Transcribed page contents
········
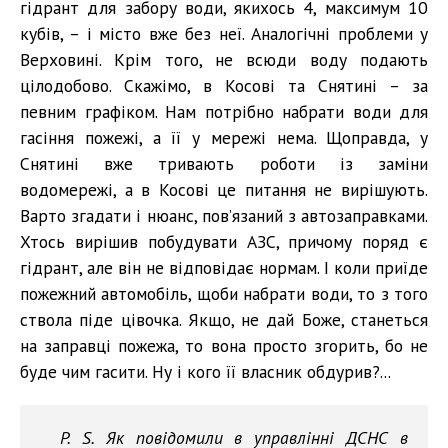
гідрант для забору води, якихось 4, максимум 10
кубів, – і місто вже без неї. Аналогічні проблеми у
Верховині. Крім того, не всюди воду подають
цілодобово. Скажімо, в Косові та Снятині – за
певним графіком. Нам потрібно набрати води для
гасіння пожежі, а її у мережі нема. Щоправда, у
Снятині вже тривають роботи із заміни
водомережі, а в Косові це питання не вирішують.
Варто згадати і нюанс, пов’язаний з автозаправками.
Хтось вирішив побудувати АЗС, причому поряд є
гідрант, але він не відповідає нормам. І коли приїде
пожежний автомобіль, щоби набрати води, то з того
ствола піде цівочка. Якщо, не дай Боже, станеться
на заправці пожежа, то вона просто згорить, бо не
буде чим гасити. Ну і кого її власник обдурив?...
P. S. Як повідомили в управлінні ДСНС в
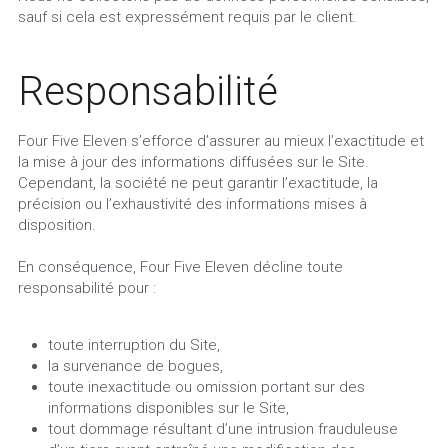
sauf si cela est expressément requis par le client.
Responsabilité
Four Five Eleven s’efforce d’assurer au mieux l’exactitude et 
la mise à jour des informations diffusées sur le Site. 
Cependant, la société ne peut garantir l’exactitude, la 
précision ou l’exhaustivité des informations mises à 
disposition.
En conséquence, Four Five Eleven décline toute 
responsabilité pour :
toute interruption du Site,
la survenance de bogues,
toute inexactitude ou omission portant sur des 
informations disponibles sur le Site,
tout dommage résultant d’une intrusion frauduleuse 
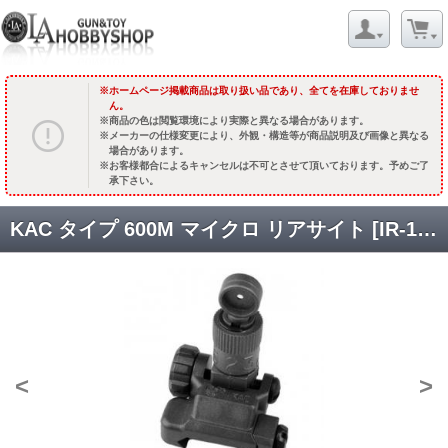
ホームページ掲載商品は取り扱い品であり、全てを在庫しておりませ
ん。
商品の色は閲覧環境により実際と異なる場合があります。
メーカーの仕様変更により、外観・構造等が商品説明及び画像と異なる
場合があります。
お客様都合によるキャンセルは不可とさせて頂いております。予めご了
承下さい。
KAC タイプ 600M マイクロ リアサイト [IR-1305-B] [品切中.輸入待ち]
<
>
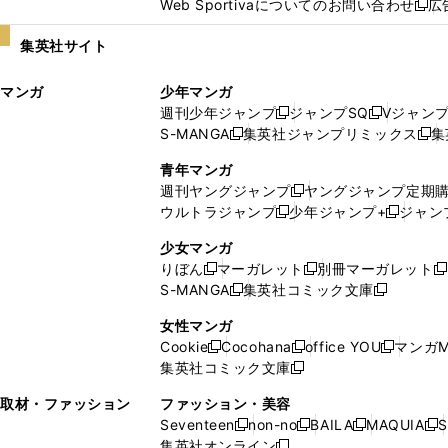
Web Sportivaについてのお問い合わせ
広
し
新
い
し
集英社サイト
ウ
い
ィ
ウ
マンガ
少年マンガ
ン
ィ
週刊少年ジャンプ
ジャンプSQ
Vジャン
ド
ン
新
新
S-MANGA
集英社ジャンプリミックス
集
ウ
ド
新
し
し
新
で
ウ
し
い
い
し
青年マンガ
開
で
い
ウ
ウ
い
週刊ヤングジャンプ
ヤングジャンプ定期
新
く
開
ウ
ィ
ィ
ウ
ウルトラジャンプ
少年ジャンプ+
ジャン
新
し
新
く
ィ
ン
ン
ィ
し
い
し
ン
ド
ド
ン
少女マンガ
い
ウ
い
ド
ウ
ウ
ド
りぼん
マーガレット
別冊マーガレット
新
新
新
ウ
ィ
ウ
ウ
で
で
ウ
S-MANGA
集英社コミック文庫
し
新
し
新
ィ
ン
ィ
で
開
開
で
い
し
い
し
ン
ド
ン
女性マンガ
開
く
く
開
ウ
い
ウ
い
ド
ウ
ド
Cookie
Cocohana
office YOU
マンガM
く
く
新
新
新
ィ
ウ
ィ
ウ
ウ
で
ウ
集英社コミック文庫
し
新
し
し
ン
ィ
ン
ィ
で
開
で
い
し
い
い
ド
ン
ド
ン
取材・ファッション
ファッション・美容
開
く
開
ウ
い
ウ
ウ
ウ
ド
ウ
ド
Seventeen
non-no
BAILA
MAQUIA
S
く
く
新
新
新
新
ィ
ウ
ィ
ィ
で
ウ
で
ウ
集英社オンライン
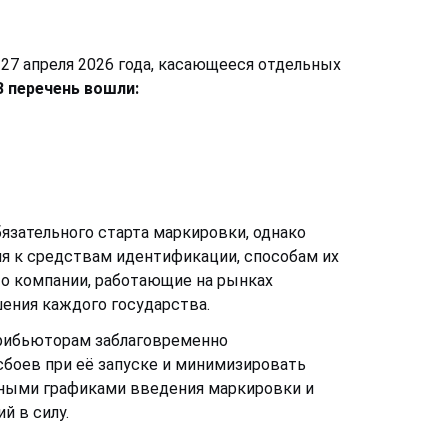
 27 апреля 2026 года, касающееся отдельных
В перечень вошли:
язательного старта маркировки, однако
я к средствам идентификации, способам их
то компании, работающие на рынках
ения каждого государства.
трибьюторам заблаговременно
сбоев при её запуске и минимизировать
ьными графиками введения маркировки и
й в силу.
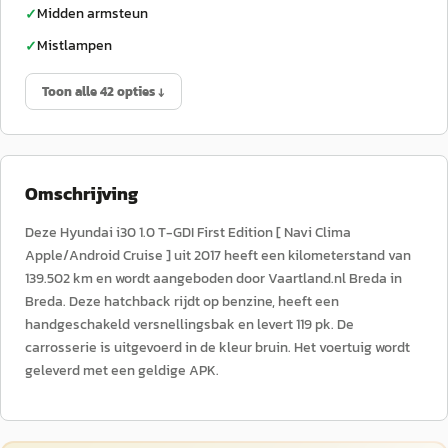
Midden armsteun
✓
Mistlampen
✓
Toon alle 42 opties ↓
Omschrijving
Deze Hyundai i30 1.0 T-GDI First Edition [ Navi Clima
Apple/Android Cruise ] uit 2017 heeft een kilometerstand van
139.502 km en wordt aangeboden door Vaartland.nl Breda in
Breda. Deze hatchback rijdt op benzine, heeft een
handgeschakeld versnellingsbak en levert 119 pk. De
carrosserie is uitgevoerd in de kleur bruin. Het voertuig wordt
geleverd met een geldige APK.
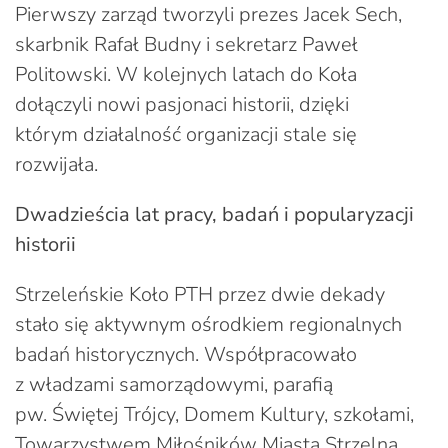
Pierwszy zarząd tworzyli prezes Jacek Sech,
skarbnik Rafał Budny i sekretarz Paweł
Politowski. W kolejnych latach do Koła
dołączyli nowi pasjonaci historii, dzięki
którym działalność organizacji stale się
rozwijała.
Dwadzieścia lat pracy, badań i popularyzacji
historii
Strzeleńskie Koło PTH przez dwie dekady
stało się aktywnym ośrodkiem regionalnych
badań historycznych. Współpracowało
z władzami samorządowymi, parafią
pw. Świętej Trójcy, Domem Kultury, szkołami,
Towarzystwem Miłośników Miasta Strzelna,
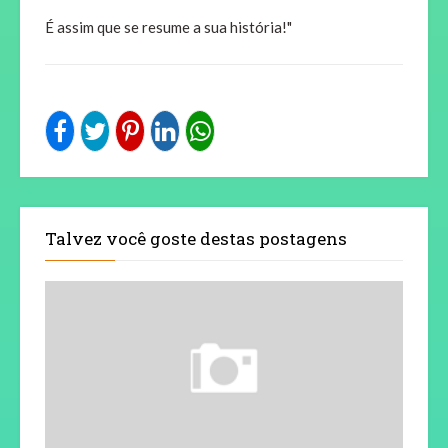
É assim que se resume a sua história!"
Talvez você goste destas postagens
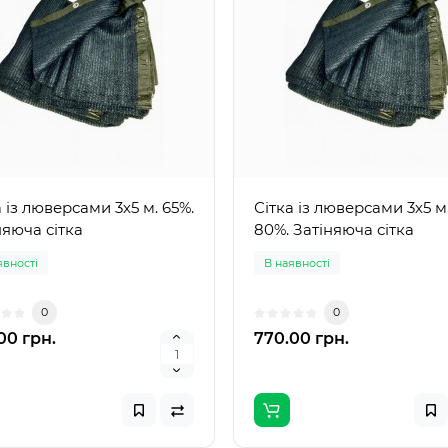
а із люверсами 3х5 м. 65%.
Сітка із люверсами 3х5 м
няюча сітка
80%. Затіняюча сітка
явності
В наявності
0
0
00 грн.
770.00 грн.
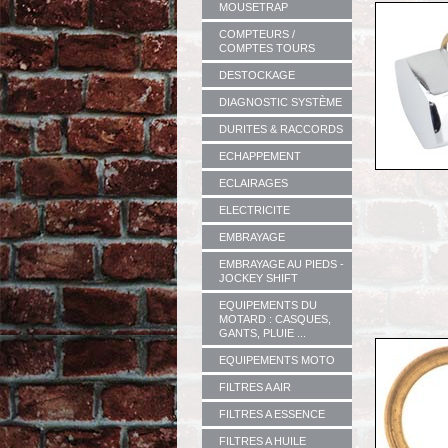
MOUSETRAP
COMPTEURS /
COMPTES TOURS
DESTOCKAGE
DIAGNOSTIC SYSTÈME
DURITES & RACCORDS
ECHAPPEMENT
ECLAIRAGES
ELECTRICITE
EMBRAYAGE
EMBRAYAGE AU PIEDS -
JOCKEY SHIFT
EQUIPEMENTS DU
MOTARD : CASQUES,
GANTS, PLUIE ...
EQUIPEMENTS MOTO
FILTRES A AIR
FILTRES A ESSENCE
FILTRES A HUILE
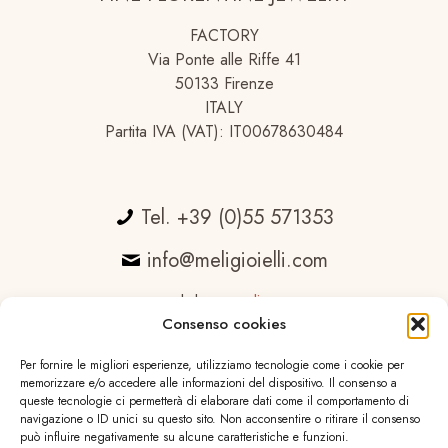
FACTORY
Via Ponte alle Riffe 41
50133 Firenze
ITALY
Partita IVA (VAT): IT00678630484
Tel. +39 (0)55 571353
info@meligioielli.com
web by
essedicom
Consenso cookies
Per fornire le migliori esperienze, utilizziamo tecnologie come i cookie per
memorizzare e/o accedere alle informazioni del dispositivo. Il consenso a
queste tecnologie ci permetterà di elaborare dati come il comportamento di
navigazione o ID unici su questo sito. Non acconsentire o ritirare il consenso
può influire negativamente su alcune caratteristiche e funzioni.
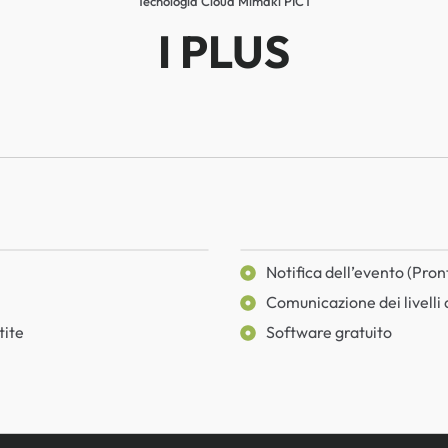
Tecnologia Cloud Mimaki PICT
I PLUS
Notifica dell’evento (Pro
Comunicazione dei livelli 
tite
Software gratuito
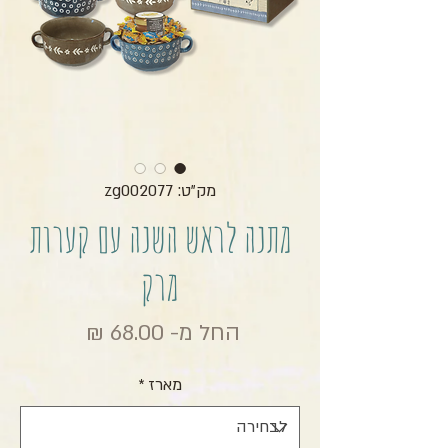
מק"ט: zg002077
מתנה לראש השנה עם קערות
מרק
מחיר מבצ
החל מ-
68.00 ₪
מארז
*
········
▶ **INSTRUCTIONS FOR THE TASK**:
Omit the pictures and reproduce the records above exactly.

▶ **RESPONSE TO THIS TASK**:
гідрант для забору води, якихось 4, максимум 10
кубів, – і місто вже без неї. Аналогічні проблеми у
Верховині. Крім того, не всюди воду подають
цілодобово. Скажімо, в Косові та Снятині – за
певним графіком. Нам потрібно набрати води для
гасіння пожежі, а її у мережі нема. Щоправда, у
Снятині вже тривають роботи із заміни
водомережі, а в Косові це питання не вирішують.
Варто згадати і нюанс, пов’язаний з автозаправками.
Хтось вирішив побудувати АЗС, причому поряд є
гідрант, але він не відповідає нормам. І коли приїде
пожежний автомобіль, щоби набрати води, то з того
ствола піде цівочка. Якщо, не дай Боже, станеться
на заправці пожежа, то вона просто згорить, бо не
буде чим гасити. Ну і кого її власник обдурив?...
P. S. Як повідомили в управлінні ДСНС в
sauf si cela est expressément requis par le client.
Responsabilité
Four Five Eleven s’efforce d’assurer au mieux l’exactitude et 
la mise à jour des informations diffusées sur le Site. 
Cependant, la société ne peut garantir l’exactitude, la 
précision ou l’exhaustivité des informations mises à 
disposition.
En conséquence, Four Five Eleven décline toute 
responsabilité pour :
toute interruption du Site,
la survenance de bogues,
toute inexactitude ou omission portant sur des 
informations disponibles sur le Site,
tout dommage résultant d’une intrusion frauduleuse 
ホームページ掲載商品は取り扱い品であり、全てを在庫しておりませ
ん。
商品の色は閲覧環境により実際と異なる場合があります。
メーカーの仕様変更により、外観・構造等が商品説明及び画像と異なる
場合があります。
お客様都合によるキャンセルは不可とさせて頂いております。予めご了
承下さい。
KAC タイプ 600M マイクロ リアサイト [IR-1305-B] [品切中.輸入待ち]
<
>
Web Sportivaについてのお問い合わせ
広
し
新
い
し
集英社サイト
ウ
い
ィ
ウ
マンガ
少年マンガ
ン
ィ
週刊少年ジャンプ
ジャンプSQ
Vジャン
ド
ン
新
新
S-MANGA
集英社ジャンプリミックス
集
ウ
ド
新
し
し
新
で
ウ
し
い
い
し
青年マンガ
開
で
い
ウ
ウ
い
週刊ヤングジャンプ
ヤングジャンプ定期
新
く
開
ウ
ィ
ィ
ウ
ウルトラジャンプ
少年ジャンプ+
ジャン
新
し
新
く
ィ
ン
ン
ィ
し
い
し
ン
ド
ド
ン
少女マンガ
い
ウ
い
ド
ウ
ウ
ド
りぼん
マーガレット
別冊マーガレット
新
新
新
ウ
ィ
ウ
ウ
で
で
ウ
S-MANGA
集英社コミック文庫
し
新
し
新
ィ
ン
ィ
で
開
開
で
い
し
い
し
ン
ド
ン
女性マンガ
開
く
く
開
ウ
い
ウ
い
ド
ウ
ド
Cookie
Cocohana
office YOU
マンガM
く
く
新
新
新
ィ
ウ
ィ
ウ
ウ
で
ウ
集英社コミック文庫
し
新
し
し
ン
ィ
ン
ィ
で
開
で
い
し
い
い
ド
ン
ド
ン
取材・ファッション
ファッション・美容
開
く
開
ウ
い
ウ
ウ
ウ
ド
ウ
ド
Seventeen
non-no
BAILA
MAQUIA
S
く
く
新
新
新
新
ィ
ウ
ィ
ィ
で
ウ
で
ウ
集英社オンライン
 27 апреля 2026 года, касающееся отдельных
В перечень вошли:
язательного старта маркировки, однако
я к средствам идентификации, способам их
то компании, работающие на рынках
ения каждого государства.
трибьюторам заблаговременно
сбоев при её запуске и минимизировать
ьными графиками введения маркировки и
й в силу.
Midden armsteun
✓
Mistlampen
✓
Toon alle 42 opties ↓
Omschrijving
Deze Hyundai i30 1.0 T-GDI First Edition [ Navi Clima
Apple/Android Cruise ] uit 2017 heeft een kilometerstand van
139.502 km en wordt aangeboden door Vaartland.nl Breda in
Breda. Deze hatchback rijdt op benzine, heeft een
handgeschakeld versnellingsbak en levert 119 pk. De
carrosserie is uitgevoerd in de kleur bruin. Het voertuig wordt
geleverd met een geldige APK.
Pierwszy zarząd tworzyli prezes Jacek Sech,
skarbnik Rafał Budny i sekretarz Paweł
Politowski. W kolejnych latach do Koła
dołączyli nowi pasjonaci historii, dzięki
którym działalność organizacji stale się
rozwijała.
Dwadzieścia lat pracy, badań i popularyzacji
historii
Strzeleńskie Koło PTH przez dwie dekady
stało się aktywnym ośrodkiem regionalnych
badań historycznych. Współpracowało
z władzami samorządowymi, parafią
pw. Świętej Trójcy, Domem Kultury, szkołami,
Towarzystwem Miłośników Miasta Strzelna,
É assim que se resume a sua história!"
Talvez você goste destas postagens
а із люверсами 3х5 м. 65%.
Сітка із люверсами 3х5 м
няюча сітка
80%. Затіняюча сітка
явності
В наявності
0
0
00 грн.
770.00 грн.
MOUSETRAP
COMPTEURS /
COMPTES TOURS
DESTOCKAGE
DIAGNOSTIC SYSTÈME
DURITES & RACCORDS
ECHAPPEMENT
ECLAIRAGES
ELECTRICITE
EMBRAYAGE
EMBRAYAGE AU PIEDS -
JOCKEY SHIFT
EQUIPEMENTS DU
MOTARD : CASQUES,
GANTS, PLUIE ...
EQUIPEMENTS MOTO
FILTRES A AIR
FILTRES A ESSENCE
FILTRES A HUILE
FACTORY
Via Ponte alle Riffe 41
50133 Firenze
ITALY
Partita IVA (VAT): IT00678630484
Tel. +39 (0)55 571353
info@meligioielli.com
web by
essedicom
Consenso cookies
Per fornire le migliori esperienze, utilizziamo tecnologie come i cookie per
memorizzare e/o accedere alle informazioni del dispositivo. Il consenso a
queste tecnologie ci permetterà di elaborare dati come il comportamento di
navigazione o ID unici su questo sito. Non acconsentire o ritirare il consenso
può influire negativamente su alcune caratteristiche e funzioni.
Tecnologia Cloud Mimaki PICT
I PLUS
Notifica dell’evento (Pro
Comunicazione dei livelli 
tite
Software gratuito
מק"ט: zg002077
מתנה לראש השנה עם קערות
מרק
מחיר מבצ
החל מ-
68.00 ₪
מארז
*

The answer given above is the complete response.